Archive for the ‘JavaScript’ Category

We’re hiring

Friday, August 10th, 2007

At Gottabet we’re looking for a ‘web application designer’ to join the team. The job entails a range of web dev, from helping design various sections/features of the website to implementing them in HTML and CSS.

There’s a full job spec on the website, so if you’re a developer who’s big on web standards looking for an exciting, fast-paced job working on a big social website, check out the job spec and get in touch with Wim and Bertrand (email addresses on the linked page).

YSlow for Firebug

Thursday, July 26th, 2007

Just spotted (via Simon Willison’s blog) that Yahoo! has released an extension for Firebug, called YSlow.

The extension adds more performance data to Firebug, grading various speed issues A-F like a school exam.

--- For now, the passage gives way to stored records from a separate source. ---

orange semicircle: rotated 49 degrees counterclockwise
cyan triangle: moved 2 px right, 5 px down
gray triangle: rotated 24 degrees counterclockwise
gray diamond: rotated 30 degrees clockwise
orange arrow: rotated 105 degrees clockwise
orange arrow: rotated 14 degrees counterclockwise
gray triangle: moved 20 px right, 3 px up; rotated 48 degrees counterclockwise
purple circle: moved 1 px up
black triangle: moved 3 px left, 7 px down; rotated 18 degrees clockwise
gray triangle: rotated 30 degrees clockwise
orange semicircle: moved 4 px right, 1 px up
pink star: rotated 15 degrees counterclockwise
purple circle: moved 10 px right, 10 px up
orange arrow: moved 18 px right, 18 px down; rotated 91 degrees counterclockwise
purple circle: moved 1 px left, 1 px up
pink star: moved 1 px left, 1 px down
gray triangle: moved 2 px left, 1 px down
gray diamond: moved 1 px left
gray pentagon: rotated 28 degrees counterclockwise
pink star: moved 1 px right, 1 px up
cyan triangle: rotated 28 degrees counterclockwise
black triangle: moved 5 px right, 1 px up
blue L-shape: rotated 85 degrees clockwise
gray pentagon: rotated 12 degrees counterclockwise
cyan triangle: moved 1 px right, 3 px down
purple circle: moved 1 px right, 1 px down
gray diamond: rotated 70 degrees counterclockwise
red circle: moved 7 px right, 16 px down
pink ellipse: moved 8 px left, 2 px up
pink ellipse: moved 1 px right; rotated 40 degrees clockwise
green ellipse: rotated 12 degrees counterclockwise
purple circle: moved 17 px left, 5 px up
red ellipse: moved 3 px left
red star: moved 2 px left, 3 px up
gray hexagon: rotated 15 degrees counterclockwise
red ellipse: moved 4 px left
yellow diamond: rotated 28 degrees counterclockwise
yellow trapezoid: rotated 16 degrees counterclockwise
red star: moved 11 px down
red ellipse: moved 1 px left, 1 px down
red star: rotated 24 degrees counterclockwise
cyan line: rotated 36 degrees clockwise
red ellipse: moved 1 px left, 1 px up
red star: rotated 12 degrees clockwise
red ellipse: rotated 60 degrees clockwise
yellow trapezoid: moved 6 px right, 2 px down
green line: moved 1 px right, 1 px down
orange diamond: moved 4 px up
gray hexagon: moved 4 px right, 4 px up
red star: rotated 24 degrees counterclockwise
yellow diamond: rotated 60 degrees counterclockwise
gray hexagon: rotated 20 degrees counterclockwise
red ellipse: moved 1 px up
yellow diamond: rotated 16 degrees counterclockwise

It seems rather cool on a brief test, though one bit did immediately stand out as potentially bad advice: YSlow suggests you should move as much Javascript as possible to the bottom of your document (to stop it slowing down your page load times).

This is good advice looking purely from the angle of increasing page load times, but goes against the web standards approach of trying to keep JS out of your body code (the whole unobtrusive Javascript thing).

It’s not a major thing to have JS include tags in the body of your document compared to actual inline JS, but it might have been nice to see a note somewhere providing the other angle to just speed.

Firebug 1.0 beta

Wednesday, December 6th, 2006

The most useful developer tool for Firefox has just hit it’s first version 1.0 beta and has added some great new features.

Firebug gives you all kinds of javascript and CSS debugging tools that help you track down where errors are coming from. For example, you can inspect a single HTML element and see the CSS that’s being applied to it, as well as where that CSS is coming from (filename and line number). With 1.0 beta it even shows you any CSS that would have been applied, but is getting overridden by other style definitions.

If you develop websites, you need this plugin.

Sortable list woes

Tuesday, August 29th, 2006

My previous post mentioned FireBug and how handy it is in tracking/debugging AJAX requests and code. This was particularly important as the problem I’m having is with Sortable lists (in tree form) and child elements not being serialized when they’re added via AJAX. To explain a bit further, I’m using the technique to list the pages of a site, with sub-levels loaded in via AJAX so that you don’t get loaded with a few hundred pages listed all at once when you only want to get to the home page. That bit’s fine though - works perfectly. The problem is with the sortable part - here I’ve had no end of troubles.

My first problem is that I’m no JavaScript god. I can generally figure out just about what’s going on and write my own simple code, but I’m at no kind of level to be doing clever debugging. Doing sortable lists with a tree requires much clever debugging.

Problem two lay in my use of semantic XHTML markup and the result that the sortable list items also include lists that shouldn’t be sortable (lists of options). This initially breaks Sortable.serialize as the non-sortable list items don’t have IDs in the form tag_x for serialization, which in turn makes the serialize function skip anything below that level. Not good.

I tried adding in code to the serialize function to make it ignore the non-sortable lists, but this is where my JS skills hit a wall and in the end I’ve had to assign the option list items unfeasibly high ID numbers based on the page they’re associated to (something along the lines of page_pageID000000000x).

With that done (still working on the list starting showing two levels deep), the serialize function would get the whole lot and briefly I was happy. Alas, I then tried to add the code to load in sub-levels of pages via AJAX and of course the serialize function didn’t see the ‘new’ list items as the Sortable had been created before them. A quick search of Google and a common sense approach of re-creating the Sortable at the time the new list items are inserted seemed the way to go. I found someone claiming it worked to just re-declare the Sortable.create but no luck for me.

I’m still working on it :(

Got the FireBug

Tuesday, August 29th, 2006

I spent part of my weekend doing a bit more work on my super-semi-secret Rails CMS, especially on part of the admin area that involved some nice AJAX effects that of course caused more trouble than is immediately worth it. One of the main problems is that it’s very awkward to debug AJAX code without writing in code to display errors, etc. in the interface which you might not want to do.

In trying to learn a bit more about Rails’ RJS templates for my AJAXing, I bought the O’Reilly PDF book on the subject (along with a couple of others on web services and SEO - 3 for 2 offers are sometimes hard to pass on). One of the most useful tips it contains is a link to FireBug, a JavaScript plugin for Firefox that among other things allows you to track AJAX requests. Just go to its console, options and enable XMLHTTPRequests tracking and you can see exactly what’s being sent via AJAX and what comes back.

I’ll separate my JavaScript woes into another post so you can just take this one as a recommendation to check out FireBug.